Recently, I re-read this 1999 paper on Linear Gaussian models and I am pretty amazed at how deep this paper is in unifying the different common data analysis methods and linear models under one framework. We think of principal component analysis (PCA), or Gaussian mixture models (GMM), or Kalman filter models (KF) all as disparate ways to model data, but this review is able to bring them under the umbrella of the Expectation Maximization (EM). I wanted to highlight for myself (and anyone reading) the key high level concepts and insights and also extend these to talk about control systems.

At a very simplifying level, linear gaussian models are heavily used in all branches of engineering from control systems, to data analysis. Expectation maximization is an iterative learning algorithm for learning some optimal parameters in a probabilistic model. In this blog post, I attempt to review the main overarching concepts that I believe are important and then also provide some recent work that draws upon the theory of linear gaussian modeling. Specifically, I look at tensor modeling (i.e. a generalization of a linear time-invariant state space model), deep neural networks to provide end-to-end learning of a state space system and variations of these deep state space models. The goal of this post is to provide the reader with a broad overview of the fundamentals that drive linear modeling to the recent state-of-the-art advancements in deep learning that draw from “older” fundamentals.

Methods

Most General Linear Gaussian Model

Here is the most general form of the linear latent state-space model.

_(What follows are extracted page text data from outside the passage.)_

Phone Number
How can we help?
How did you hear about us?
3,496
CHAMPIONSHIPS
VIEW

\(\dot{x}(t) = Ax(t) + Bu(t) + w\) \(y(t) = Cx(t) + Du(t) + v\)

where: $w \approx N(0,Q)$ and $v \approx N(0,R)$ are the state and output noise terms that we assume to be normally distributed (i.e. Gaussian).

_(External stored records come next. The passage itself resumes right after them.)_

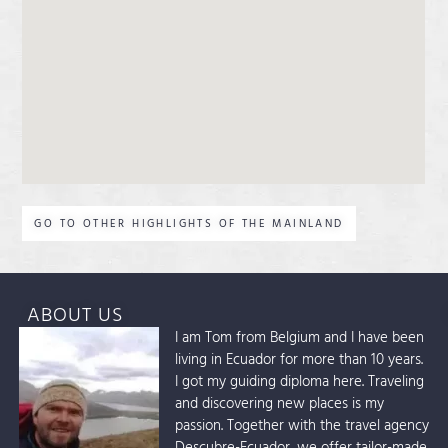
GO TO OTHER HIGHLIGHTS OF THE MAINLAND
ABOUT US
I am Tom from Belgium and I have been
living in Ecuador for more than 10 years.
I got my guiding diploma here. Traveling
and discovering new places is my
passion. Together with the travel agency
Descubre-Ecuador, we offer tailor-made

The dimensionality of the terms are:

  • $x, w \in R^{n}$
  • $y, v \in R^{p}$
  • $u \in R^{k}$

Some jargon for folks:

  • x is the state variable, generally considered “hidden”, or part of the “latent space” (i.e. some subspace of your data that you don’t know)
  • y is the observation variable, generally considered measured, or observed (i.e. signals in your data)
  • u is our control signal, that we input
  • A is our state transition matrix governing how states change
  • B is our control matrix
  • C is our observation matrix
  • D is our feedthrough matrix
  • w and v are our random variable noise terms that we may (sometimes) assume Normally distributed

Then the A, B, C, D matrices have their respecting dimensionality. In general, we assume y is observed and measured.

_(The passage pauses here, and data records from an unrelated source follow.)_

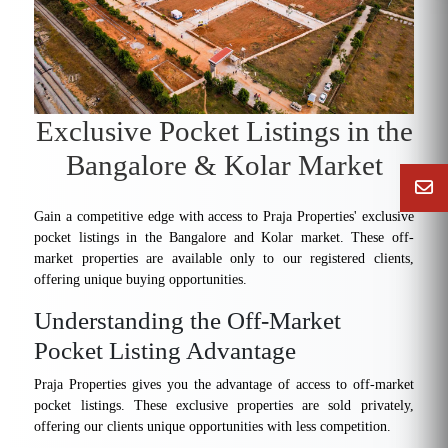
Exclusive Pocket Listings in the
Bangalore & Kolar Market
Gain a competitive edge with access to Praja Properties' exclusive
pocket listings in the Bangalore and Kolar market. These off-
market properties are available only to our registered clients,
offering unique buying opportunities.
Understanding the Off-Market
Pocket Listing Advantage
Praja Properties gives you the advantage of access to off-market
pocket listings. These exclusive properties are sold privately,
offering our clients unique opportunities with less competition.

General Expectation Maximization

The general expectation maximization boils down to two distinct steps: 1) Computing the expecation under a certain generative model (i.e. computing the expected states and covariances) and 2) Maximizing the likelihood given the states (i.e. computing the optimal parameters). In the general Gaussian model, these parameters are $\theta = {A, C, B, D, Q, R}$.

Kalman Filter/Smoothing

The general Kalman filter assumes Gaussian noise, which we have here. Filtering is the problem of predicting the state $x(t)$ given all the observations up to time t. Smoothing is the problem of predicting the state $x(t)$ given all the observations we have (i.e. over entire window of observation of length T).

Important Models And Connections With Control Theory

Static Models (i.e. time is not a factor)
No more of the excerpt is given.